Anne-Claire Coudray brimée par TF1 ? Cette seule contrainte qu'elle s'impose d'elle-même
Avec la présidentielle à venir, Anne-Claire Coudray va vivre des mois chargés à TF1 ! En interview, la journaliste a évoqué quelques coulisses de son prestigieux poste, à la tête du JT le plus regardé d'Europe.
Voilà plus de dix ans qu'Anne-Claire Coudray fait partie du quotidien de millions de Français. À la tête des journaux télévisés de 20h de TF1 tous les week-ends, la journaliste de 49 ans a su séduire l'opinion grâce à sa sérénité à toute épreuve.
Anne-Claire Coudray s'impose une routine stricte : cet "autocontrôle social" qu'elle a mis en place
Libre dans ses choix éditoriaux et dans son ton, Anne-Claire Coudray s'impose d'elle-même une rigueur absolue… Même en dehors de la tour TF1 ! "En dehors du plateau, je ne me dis pas qu'il y a des choses que je ne peux plus faire, qu'il y a des gens qui vont me voir agir dans la vraie vie", a d'abord rappelé la maman d'Amalia à Télé 7 Jours, en assumant cependant "avoir mis en place un petit 'autocontrôle social.'"
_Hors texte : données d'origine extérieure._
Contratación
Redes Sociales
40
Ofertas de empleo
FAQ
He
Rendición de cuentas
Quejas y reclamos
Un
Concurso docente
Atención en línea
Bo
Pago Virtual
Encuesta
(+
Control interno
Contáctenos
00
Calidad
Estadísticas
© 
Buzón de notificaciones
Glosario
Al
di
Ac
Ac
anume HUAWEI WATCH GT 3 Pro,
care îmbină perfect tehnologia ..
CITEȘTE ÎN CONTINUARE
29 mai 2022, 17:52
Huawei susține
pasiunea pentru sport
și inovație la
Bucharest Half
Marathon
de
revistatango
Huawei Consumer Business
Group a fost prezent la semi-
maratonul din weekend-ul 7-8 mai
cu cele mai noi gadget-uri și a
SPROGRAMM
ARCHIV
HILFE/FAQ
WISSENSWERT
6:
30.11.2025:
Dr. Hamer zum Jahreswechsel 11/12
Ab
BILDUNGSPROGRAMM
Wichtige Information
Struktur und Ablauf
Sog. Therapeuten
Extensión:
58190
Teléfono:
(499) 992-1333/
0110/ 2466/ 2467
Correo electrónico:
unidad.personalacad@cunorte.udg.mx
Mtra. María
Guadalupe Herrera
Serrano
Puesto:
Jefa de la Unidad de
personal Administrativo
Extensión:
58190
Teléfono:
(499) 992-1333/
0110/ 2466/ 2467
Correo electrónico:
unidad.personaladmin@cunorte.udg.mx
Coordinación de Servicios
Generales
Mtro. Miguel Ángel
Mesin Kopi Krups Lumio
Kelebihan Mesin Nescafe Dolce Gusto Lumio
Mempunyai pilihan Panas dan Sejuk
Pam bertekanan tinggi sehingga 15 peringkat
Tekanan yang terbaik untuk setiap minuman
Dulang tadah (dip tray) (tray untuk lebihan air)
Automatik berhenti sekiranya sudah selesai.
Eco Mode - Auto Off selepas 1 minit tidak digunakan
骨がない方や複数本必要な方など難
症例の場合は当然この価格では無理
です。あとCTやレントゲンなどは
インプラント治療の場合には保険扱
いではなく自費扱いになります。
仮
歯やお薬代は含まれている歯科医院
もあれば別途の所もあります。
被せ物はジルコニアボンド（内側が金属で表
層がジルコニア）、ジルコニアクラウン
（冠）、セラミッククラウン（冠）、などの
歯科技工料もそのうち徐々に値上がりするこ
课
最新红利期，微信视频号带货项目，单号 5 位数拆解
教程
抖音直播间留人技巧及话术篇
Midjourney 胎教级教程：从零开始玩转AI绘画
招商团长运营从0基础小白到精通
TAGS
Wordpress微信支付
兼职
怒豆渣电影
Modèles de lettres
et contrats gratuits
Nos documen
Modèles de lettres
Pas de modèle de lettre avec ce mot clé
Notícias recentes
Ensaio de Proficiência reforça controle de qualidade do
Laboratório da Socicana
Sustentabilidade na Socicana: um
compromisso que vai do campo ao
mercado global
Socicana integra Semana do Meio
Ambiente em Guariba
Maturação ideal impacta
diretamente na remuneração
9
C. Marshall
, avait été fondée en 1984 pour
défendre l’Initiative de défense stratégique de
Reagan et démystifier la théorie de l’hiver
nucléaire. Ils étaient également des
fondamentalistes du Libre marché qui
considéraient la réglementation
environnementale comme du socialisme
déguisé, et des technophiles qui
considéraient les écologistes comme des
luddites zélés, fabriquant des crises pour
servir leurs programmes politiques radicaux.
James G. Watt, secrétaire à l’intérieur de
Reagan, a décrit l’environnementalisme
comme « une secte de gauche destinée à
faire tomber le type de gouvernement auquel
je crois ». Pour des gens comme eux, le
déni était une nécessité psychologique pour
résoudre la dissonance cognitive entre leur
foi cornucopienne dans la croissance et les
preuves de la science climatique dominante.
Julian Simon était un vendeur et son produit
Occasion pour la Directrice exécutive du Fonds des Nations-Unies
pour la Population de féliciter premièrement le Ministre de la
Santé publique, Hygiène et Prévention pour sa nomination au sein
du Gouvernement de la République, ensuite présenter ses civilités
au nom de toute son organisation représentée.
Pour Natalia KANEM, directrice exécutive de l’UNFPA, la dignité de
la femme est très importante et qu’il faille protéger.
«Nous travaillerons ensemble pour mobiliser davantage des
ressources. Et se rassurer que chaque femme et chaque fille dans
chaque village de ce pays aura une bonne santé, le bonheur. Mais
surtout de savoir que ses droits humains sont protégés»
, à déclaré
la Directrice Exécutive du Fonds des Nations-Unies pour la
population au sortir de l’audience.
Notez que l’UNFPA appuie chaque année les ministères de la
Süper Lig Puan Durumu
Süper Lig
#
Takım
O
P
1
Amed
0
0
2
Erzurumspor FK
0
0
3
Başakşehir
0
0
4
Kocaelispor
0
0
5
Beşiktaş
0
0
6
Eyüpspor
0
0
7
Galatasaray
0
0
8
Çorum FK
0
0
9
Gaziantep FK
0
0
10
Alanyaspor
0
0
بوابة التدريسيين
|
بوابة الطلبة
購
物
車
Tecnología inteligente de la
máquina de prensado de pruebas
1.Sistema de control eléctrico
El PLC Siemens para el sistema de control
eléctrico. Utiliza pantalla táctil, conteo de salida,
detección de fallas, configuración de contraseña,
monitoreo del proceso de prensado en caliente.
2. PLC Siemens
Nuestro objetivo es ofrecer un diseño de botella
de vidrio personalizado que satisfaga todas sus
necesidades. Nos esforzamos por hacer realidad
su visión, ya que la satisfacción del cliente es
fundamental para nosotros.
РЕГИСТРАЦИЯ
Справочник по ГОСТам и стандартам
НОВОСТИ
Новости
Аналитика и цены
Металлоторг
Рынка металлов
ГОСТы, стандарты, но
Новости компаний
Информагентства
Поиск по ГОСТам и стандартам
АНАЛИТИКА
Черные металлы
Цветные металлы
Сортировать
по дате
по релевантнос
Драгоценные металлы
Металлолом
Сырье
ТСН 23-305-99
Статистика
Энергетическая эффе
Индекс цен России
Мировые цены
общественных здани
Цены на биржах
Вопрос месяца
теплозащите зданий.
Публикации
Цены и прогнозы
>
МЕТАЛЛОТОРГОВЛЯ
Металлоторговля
"Même si je n'étais pas complètement débridée avant et que je ne me permettais pas de faire tout et n'importe quoi", a-t-elle poursuivi avec humour. Impensable pour elle par exemple de "donner (s)on avis sur les réseaux sociaux", c'est sa seule contrainte au quotidien. "Parce que j'incarne le journal de TF1. Si, par exemple, je commence à dire pour qui je vote, je vais forcément impliquer la chaîne. Idem sur des sujets sensibles", a-t-elle ajouté.
Anne-Claire Coudray libre chez TF1 : "On ne m'interdit rien"
Interrogée sur les règles imposées par la Une pour s'assurer qu'elle ne manque pas un JT, Anne-Claire Coudray a fait preuve d'une grande sincérité : "On ne m'interdit rien, pas même de venir à scooter au bureau, ni de pratiquer des sports dangereux ou extrêmes. La preuve, j'ai sauté en parachute pour un 14 juillet !"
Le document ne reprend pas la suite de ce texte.